Shop Floor Usability Study
GE Aviation
SmartShop Application
Operators, inspectors, and engineers use SmartShop to manage the jet engine repair process and track technical repairs on jet engine parts.
Location
GE’s jet engine repair shop in McAllen, Texas
Tools
Sketch, InDesign, QuickTime, Final Cut Pro
Feature
Multi-Select Repair (ability to select multiple engine parts and perform an action)
team
Technical product manager, developer rep, UX Design (me)
Users
Shop Visit #
Final Inspector, FPI Inspector, Prep Weld Operator, Supervisor, Engineer
Third shop visit
Multi Select Feature
The first version of SmartShop allowed users to select one engine part at a time and to “claim operations” (mark that certain work has been done correctly on a certain part) one at a time. However, this does not match how many users batch process parts. The multi select feature allows users to select and action multiple parts at a time, like they do in repair shop.
Objective
We wanted to know if the way we designed the multi-piece flow would work for users in the physical shop. Most importantly, can it meet the diverse needs of various users in the shop?
Usability Study Method
We used a task-driven usability study. Using an InVision prototype, we asked the users to complete a series of steps to process a batch of engine parts.
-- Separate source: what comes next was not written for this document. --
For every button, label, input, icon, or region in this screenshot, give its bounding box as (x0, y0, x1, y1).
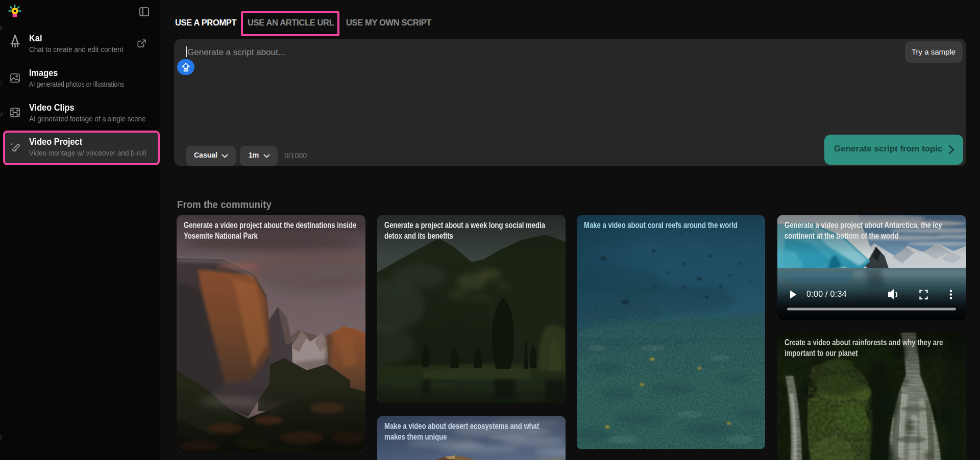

I read from a script to keep our findings consistent. We took note of how long it took them to complete, kept track of their clicks, and marked spots where they were confused.
Challenges
The first challenge was making sure our designs accommodated and optimized the highly complicated jet engine repair process. We conducted extensive discovery research in parallel to the usability studies.
The second challenge was to segment our findings by user role while also making an interface optimized for different roles. There are numerous operator and engineer roles at the McAllen shop, and the same role varies at each shop location. We needed to make the product effective and intuitive globally, from Texas to Malaysia. They’re all using the same screen so we want each of them to have quick and easy access to the information this is relevant to them, while not being inundated by irrelevant information.
Finally, but most importantly, we needed to develop strong rapport with our users. Generally, operators were wary of outside observers. They had experience with people who to aimed to automate their jobs or fine them for breaking codes. By building relationships and being transparent about the purpose of our research, we were able to show them SmartShop’s job is to make operators’ jobs easier and safer, not to replace it. It was important that they felt comfortable enough to be forthright about their day-to-day process — especially if it didn’t align with the established workflow — so we could design the best experience for them. Additionally, we avoided using stopwatches on the shop floor; timing exactly how long certain processes take was a sensitive subject due to fear of automation. Instead, we were precise with timing UX interactions outside of the shop floor and were less precise in our discovery research on current shop floor processes. After that trust was established, it was imperative that we honored that trust by maintaining their anonymity when writing reports and sharing results.
Takeaways
Overall, the study was a success. We built lasting relationships with our users and validated that our general UX workflow works with various physical workflows and different user roles. Observing operators repair jet engine blades and discussing their pain points on the job gave us invaluable insight into our end users.
Through the study, we identified gaps and opportunities. Some gaps were part of the multi-select feature we were testing, while others were underlying issues that were revealed or exacerbated when we added multi-select functionality. For example, most users expected to be able to click on the engine parts in our action drawer. They wanted to be able to de-select parts so they could “flag” one part at a time from the same screen. When we got back to the office I white boarded a few options that allowed the user to de-select from the drawer.
Next steps
Unfortunately, subsequent shop visit plans were cancelled due to the pandemic, but I’ve outlined the next research steps below:
We made plans to test with more realistic prototypes in more realistic scenarios. The InVision prototype worked well to test proof of concept and information architecture. However, InVision has its limits and we needed a prototype that remembered variables to accurately test the interaction. We partnered with a front-end developer to create a rapid prototype. We also found that users were tripped up when the data was inconsistent. For example, one of our screens showed engine part numbers that corresponded to a different engine model than was listed. Many users could not get past the data inconsistency to test the functionality. To address this, we partnered with a shop partner to make sure our data was accurate and matched the user’s specific job function.
Finally, during the next visit, infrastructure would be set up so we could physically test on the shop floor as the operators were repairing the parts. Testing on a mounted screen while the user was performing physical tasks on the shop floor — often standing up, wearing gloves, and operating dangerous machinery — would show drastically more realistic results than sitting at a computer.